Data dari pengujian tersebut kemudian menjadi dasar bagi pelatih fisik dan fisioterapis. Program latihan disusun sesuai kebutuhan masing-masing pemain.
“Semua dijawab dengan angka. Berapa persen perbedaannya, nanti datanya diberikan kepada pelatih fisik dan tim fisioterapi untuk membuat program latihan, kemudian dievaluasi lagi secara berkala,” ujar dr. Tommy, sapaan akrabnya.
Evaluasi itu direncanakan dilakukan empat hingga enam kali dalam satu musim. Tahapannya dimulai dari pramusim, pertengahan kompetisi, hingga akhir musim.

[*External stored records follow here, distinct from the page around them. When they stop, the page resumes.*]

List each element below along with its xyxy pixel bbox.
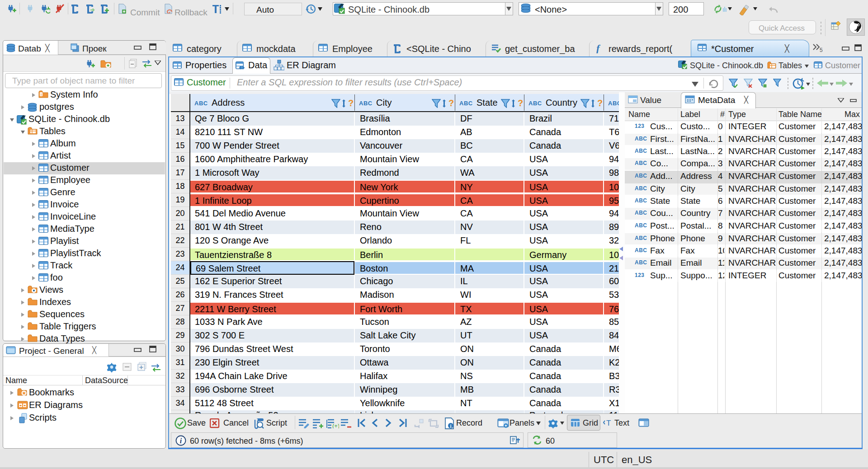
svg-text:i: i	[450, 423, 451, 429]
svg-text:(+): (+)	[332, 422, 339, 428]
svg-text:i: i	[41, 92, 42, 97]
svg-text:T: T	[606, 419, 611, 427]
svg-text:i: i	[180, 437, 182, 445]
svg-text:f: f	[596, 43, 601, 53]
svg-text:5: 5	[820, 47, 823, 53]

Dengan cara itu, perkembangan kondisi fisik pemain dapat dipantau secara objektif. Meski seluruh pemain dinyatakan sehat, dr. Tommy menyebut masih ada sejumlah catatan yang perlu diperbaiki.
“Prinsipnya pemain harus sehat dulu, baru bisa tampil maksimal,” ucapnya.

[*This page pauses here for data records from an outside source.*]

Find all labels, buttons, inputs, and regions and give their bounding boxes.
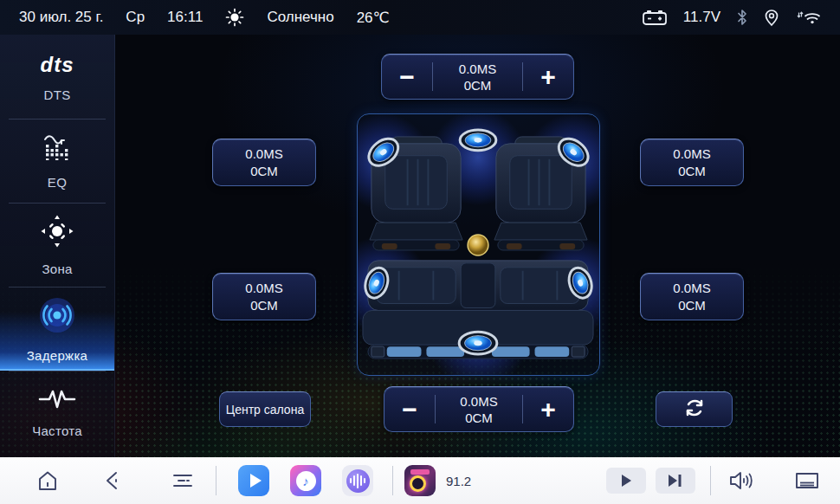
radio-app-icon[interactable] [404, 465, 436, 496]
screen-off-button[interactable] [788, 462, 826, 500]
delay-ms-value: 0.0MS [245, 281, 282, 295]
dts-logo: dts [41, 52, 74, 78]
zone-crosshair-icon [40, 214, 74, 252]
delay-ms-value: 0.0MS [673, 281, 710, 295]
status-bar: 30 июл. 25 г. Ср 16:11 Солнечно 26℃ [0, 0, 840, 35]
listening-position-button[interactable]: Центр салона [219, 391, 311, 427]
front-center-delay-stepper: − 0.0MS 0CM + [381, 54, 574, 100]
sidebar-item-label: Задержка [27, 348, 88, 363]
delay-cm-value: 0CM [465, 410, 493, 425]
back-button[interactable] [94, 462, 132, 500]
bluetooth-icon [736, 9, 748, 26]
eq-bars-icon [42, 132, 73, 165]
play-pause-button[interactable] [606, 468, 646, 494]
home-button[interactable] [29, 462, 67, 500]
rear-left-delay-box[interactable]: 0.0MS 0CM [212, 273, 316, 320]
volume-button[interactable] [721, 462, 759, 500]
dock-divider [710, 466, 711, 495]
delay-cm-value: 0CM [464, 78, 492, 93]
music-app-icon[interactable]: ♪ [290, 465, 321, 496]
status-date: 30 июл. 25 г. [19, 9, 103, 26]
delay-ms-value: 0.0MS [245, 146, 282, 161]
sidebar-item-label: Зона [42, 262, 72, 276]
reset-icon [683, 397, 706, 423]
sun-icon [225, 8, 244, 27]
car-cabin-speaker-diagram [357, 113, 600, 376]
delay-cm-value: 0CM [250, 298, 278, 313]
dock-divider [216, 466, 216, 495]
head-unit-screen: 30 июл. 25 г. Ср 16:11 Солнечно 26℃ [0, 0, 840, 504]
rear-center-delay-value: 0.0MS 0CM [436, 387, 522, 431]
sidebar-item-label: DTS [44, 87, 71, 102]
delay-ms-value: 0.0MS [460, 394, 497, 409]
rear-center-plus-button[interactable]: + [523, 387, 573, 431]
front-center-plus-button[interactable]: + [523, 55, 573, 99]
frequency-wave-icon [38, 388, 76, 414]
sidebar: dts DTS EQ [0, 35, 115, 457]
delay-signal-icon [37, 295, 77, 339]
front-center-delay-value: 0.0MS 0CM [433, 55, 522, 99]
rear-center-delay-stepper: − 0.0MS 0CM + [384, 386, 574, 432]
sidebar-item-zone[interactable]: Зона [0, 203, 114, 287]
sidebar-item-frequency[interactable]: Частота [0, 371, 114, 455]
rear-center-minus-button[interactable]: − [384, 387, 435, 431]
recent-apps-button[interactable] [164, 462, 202, 500]
dock-divider [392, 466, 393, 495]
status-day: Ср [126, 9, 145, 26]
dsp-voice-app-icon[interactable] [342, 465, 373, 496]
front-right-delay-box[interactable]: 0.0MS 0CM [640, 139, 744, 186]
next-track-button[interactable] [656, 468, 695, 494]
front-left-delay-box[interactable]: 0.0MS 0CM [212, 139, 316, 186]
listening-position-label: Центр салона [226, 403, 304, 417]
delay-cm-value: 0CM [678, 298, 706, 313]
sidebar-item-eq[interactable]: EQ [0, 119, 114, 203]
waveform-icon [346, 469, 370, 493]
delay-cm-value: 0CM [250, 164, 278, 178]
wifi-icon [795, 9, 821, 26]
bottom-dock: ♪ 91.2 [0, 457, 840, 504]
car-battery-icon [642, 9, 668, 26]
radio-frequency: 91.2 [446, 474, 471, 488]
status-time: 16:11 [167, 9, 203, 26]
delay-cm-value: 0CM [678, 164, 706, 178]
rear-right-delay-box[interactable]: 0.0MS 0CM [640, 273, 744, 320]
radio-slot-decor [410, 469, 430, 475]
video-player-app-icon[interactable] [238, 465, 269, 496]
sidebar-item-dts[interactable]: dts DTS [0, 35, 114, 119]
sidebar-item-label: Частота [32, 423, 82, 438]
sidebar-item-delay[interactable]: Задержка [0, 287, 114, 371]
battery-voltage: 11.7V [683, 9, 720, 26]
sidebar-item-label: EQ [48, 175, 67, 190]
delay-ms-value: 0.0MS [673, 146, 710, 161]
play-triangle-icon [250, 474, 262, 488]
radio-speaker-ring-icon [410, 475, 426, 492]
music-note-icon: ♪ [296, 471, 316, 491]
weather-condition: Солнечно [267, 9, 333, 26]
location-icon [764, 9, 779, 27]
reset-delays-button[interactable] [656, 391, 733, 427]
delay-ms-value: 0.0MS [459, 61, 496, 76]
temperature: 26℃ [357, 9, 390, 27]
front-center-minus-button[interactable]: − [382, 55, 432, 99]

Dalam penerapannya, Persebaya memakai sejumlah perangkat pengujian. HumanTrak digunakan untuk menganalisis pola gerak dan rentang gerak tubuh secara tiga dimensi.
Perangkat itu dipakai untuk mengoptimalkan efisiensi gerakan sekaligus menekan risiko cedera. Lalu, ForceDecks digunakan untuk mengukur daya ledak, keseimbangan tubuh, dan kesiapan neuromuskular melalui analisis saat bertumpu dan mendarat.

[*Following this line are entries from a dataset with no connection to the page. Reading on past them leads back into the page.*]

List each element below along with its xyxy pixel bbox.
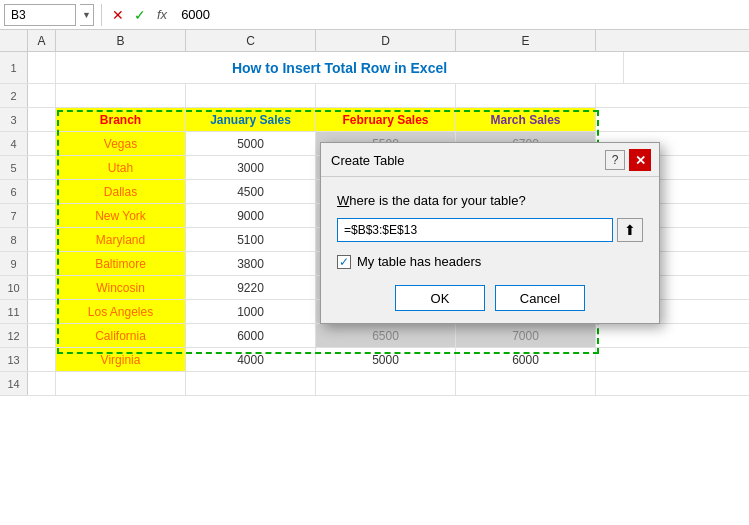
dialog-cancel-button[interactable]: Cancel bbox=[495, 285, 585, 311]
dialog-body: Where is the data for your table? ⬆ ✓ My… bbox=[321, 177, 659, 323]
cell-a7[interactable] bbox=[28, 204, 56, 227]
formula-confirm-icon[interactable]: ✓ bbox=[131, 7, 149, 23]
cell-c2[interactable] bbox=[186, 84, 316, 107]
cell-b12[interactable]: California bbox=[56, 324, 186, 347]
cell-d12[interactable]: 6500 bbox=[316, 324, 456, 347]
cell-a10[interactable] bbox=[28, 276, 56, 299]
dialog-help-button[interactable]: ? bbox=[605, 150, 625, 170]
cell-c5[interactable]: 3000 bbox=[186, 156, 316, 179]
cell-b11[interactable]: Los Angeles bbox=[56, 300, 186, 323]
formula-cancel-icon[interactable]: ✕ bbox=[109, 7, 127, 23]
cell-e3-mar[interactable]: March Sales bbox=[456, 108, 596, 131]
row-14: 14 bbox=[0, 372, 749, 396]
dialog-headers-checkbox[interactable]: ✓ bbox=[337, 255, 351, 269]
dialog-collapse-button[interactable]: ⬆ bbox=[617, 218, 643, 242]
dialog-question-text: here is the data for your table? bbox=[349, 193, 525, 208]
cell-b6[interactable]: Dallas bbox=[56, 180, 186, 203]
row-13: 13 Virginia 4000 5000 6000 bbox=[0, 348, 749, 372]
row-num-5: 5 bbox=[0, 156, 28, 179]
cell-b13[interactable]: Virginia bbox=[56, 348, 186, 371]
dialog-title: Create Table bbox=[331, 153, 404, 168]
cell-a6[interactable] bbox=[28, 180, 56, 203]
cell-c12[interactable]: 6000 bbox=[186, 324, 316, 347]
cell-c7[interactable]: 9000 bbox=[186, 204, 316, 227]
cell-c9[interactable]: 3800 bbox=[186, 252, 316, 275]
cell-b5[interactable]: Utah bbox=[56, 156, 186, 179]
row-num-2: 2 bbox=[0, 84, 28, 107]
cell-a1[interactable] bbox=[28, 52, 56, 83]
row-num-4: 4 bbox=[0, 132, 28, 155]
cell-a3[interactable] bbox=[28, 108, 56, 131]
cell-a8[interactable] bbox=[28, 228, 56, 251]
col-header-c[interactable]: C bbox=[186, 30, 316, 51]
cell-c11[interactable]: 1000 bbox=[186, 300, 316, 323]
cell-b14[interactable] bbox=[56, 372, 186, 395]
cell-e14[interactable] bbox=[456, 372, 596, 395]
dialog-input-row: ⬆ bbox=[337, 218, 643, 242]
cell-a14[interactable] bbox=[28, 372, 56, 395]
col-header-a[interactable]: A bbox=[28, 30, 56, 51]
cell-ref-box[interactable]: B3 bbox=[4, 4, 76, 26]
cell-b10[interactable]: Wincosin bbox=[56, 276, 186, 299]
formula-input[interactable] bbox=[175, 4, 745, 26]
dialog-close-button[interactable]: ✕ bbox=[629, 149, 651, 171]
cell-c6[interactable]: 4500 bbox=[186, 180, 316, 203]
row-2: 2 bbox=[0, 84, 749, 108]
col-header-b[interactable]: B bbox=[56, 30, 186, 51]
cell-ref-dropdown[interactable]: ▼ bbox=[80, 4, 94, 26]
cell-a11[interactable] bbox=[28, 300, 56, 323]
cell-a2[interactable] bbox=[28, 84, 56, 107]
dialog-range-input[interactable] bbox=[337, 218, 613, 242]
cell-d3-feb[interactable]: February Sales bbox=[316, 108, 456, 131]
formula-separator bbox=[101, 4, 102, 26]
cell-b7[interactable]: New York bbox=[56, 204, 186, 227]
cell-d13[interactable]: 5000 bbox=[316, 348, 456, 371]
cell-a4[interactable] bbox=[28, 132, 56, 155]
cell-b4[interactable]: Vegas bbox=[56, 132, 186, 155]
row-1: 1 How to Insert Total Row in Excel bbox=[0, 52, 749, 84]
dialog-ok-button[interactable]: OK bbox=[395, 285, 485, 311]
cell-d14[interactable] bbox=[316, 372, 456, 395]
dialog-question: Where is the data for your table? bbox=[337, 193, 643, 208]
cell-a5[interactable] bbox=[28, 156, 56, 179]
col-header-e[interactable]: E bbox=[456, 30, 596, 51]
dialog-action-buttons: OK Cancel bbox=[337, 285, 643, 311]
row-3: 3 Branch January Sales February Sales Ma… bbox=[0, 108, 749, 132]
cell-b8[interactable]: Maryland bbox=[56, 228, 186, 251]
dialog-checkbox-row: ✓ My table has headers bbox=[337, 254, 643, 269]
dialog-question-underline: W bbox=[337, 193, 349, 208]
cell-e13[interactable]: 6000 bbox=[456, 348, 596, 371]
cell-c14[interactable] bbox=[186, 372, 316, 395]
dialog-checkbox-label: My table has headers bbox=[357, 254, 481, 269]
create-table-dialog: Create Table ? ✕ Where is the data for y… bbox=[320, 142, 660, 324]
row-num-12: 12 bbox=[0, 324, 28, 347]
row-num-10: 10 bbox=[0, 276, 28, 299]
cell-c8[interactable]: 5100 bbox=[186, 228, 316, 251]
corner-header bbox=[0, 30, 28, 51]
formula-fx-icon[interactable]: fx bbox=[153, 7, 171, 22]
cell-e12[interactable]: 7000 bbox=[456, 324, 596, 347]
row-12: 12 California 6000 6500 7000 bbox=[0, 324, 749, 348]
cell-b9[interactable]: Baltimore bbox=[56, 252, 186, 275]
spreadsheet-grid: 1 How to Insert Total Row in Excel 2 3 B… bbox=[0, 52, 749, 396]
cell-b3-branch[interactable]: Branch bbox=[56, 108, 186, 131]
formula-bar: B3 ▼ ✕ ✓ fx bbox=[0, 0, 749, 30]
cell-c4[interactable]: 5000 bbox=[186, 132, 316, 155]
col-header-d[interactable]: D bbox=[316, 30, 456, 51]
cell-b2[interactable] bbox=[56, 84, 186, 107]
cell-c10[interactable]: 9220 bbox=[186, 276, 316, 299]
row-num-14: 14 bbox=[0, 372, 28, 395]
cell-e2[interactable] bbox=[456, 84, 596, 107]
column-headers: A B C D E bbox=[0, 30, 749, 52]
dialog-titlebar: Create Table ? ✕ bbox=[321, 143, 659, 177]
cell-c13[interactable]: 4000 bbox=[186, 348, 316, 371]
cell-a9[interactable] bbox=[28, 252, 56, 275]
row-num-13: 13 bbox=[0, 348, 28, 371]
cell-d2[interactable] bbox=[316, 84, 456, 107]
cell-c3-jan[interactable]: January Sales bbox=[186, 108, 316, 131]
cell-a12[interactable] bbox=[28, 324, 56, 347]
row-num-3: 3 bbox=[0, 108, 28, 131]
cell-a13[interactable] bbox=[28, 348, 56, 371]
dialog-title-buttons: ? ✕ bbox=[605, 149, 651, 171]
cell-b1[interactable]: How to Insert Total Row in Excel bbox=[56, 52, 624, 83]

Selain itu, ForceFrame dipakai untuk mengukur kekuatan otot secara isometrik. Alat itu membantu memantau keseimbangan dan perkembangan performa atlet.
Persebaya juga menggunakan SmartSpeed untuk mengukur kecepatan, kelincahan, waktu reaksi, dan performa sprint. Sistem ini bekerja dengan timing gate berbasis sensor nirkabel.
Pada tahap akhir pengujian, tim medis memakai NordBord. Alat tersebut digunakan untuk mengukur kekuatan serta keseimbangan otot hamstring.
Hasil seluruh tes itu membantu tim medis mengidentifikasi potensi risiko cedera. Data yang sama juga dipakai sebagai dasar penyusunan program pencegahan dan peningkatan performa pemain.
“Seluruh perangkat tersebut tidak hanya digunakan oleh tim senior, tetapi juga dimanfaatkan pemain Persebaya Academy dan Elite Pro Academy (EPA) sebagai bagian dari pengembangan pembinaan berbasis data di semua jenjang,” ujarnya.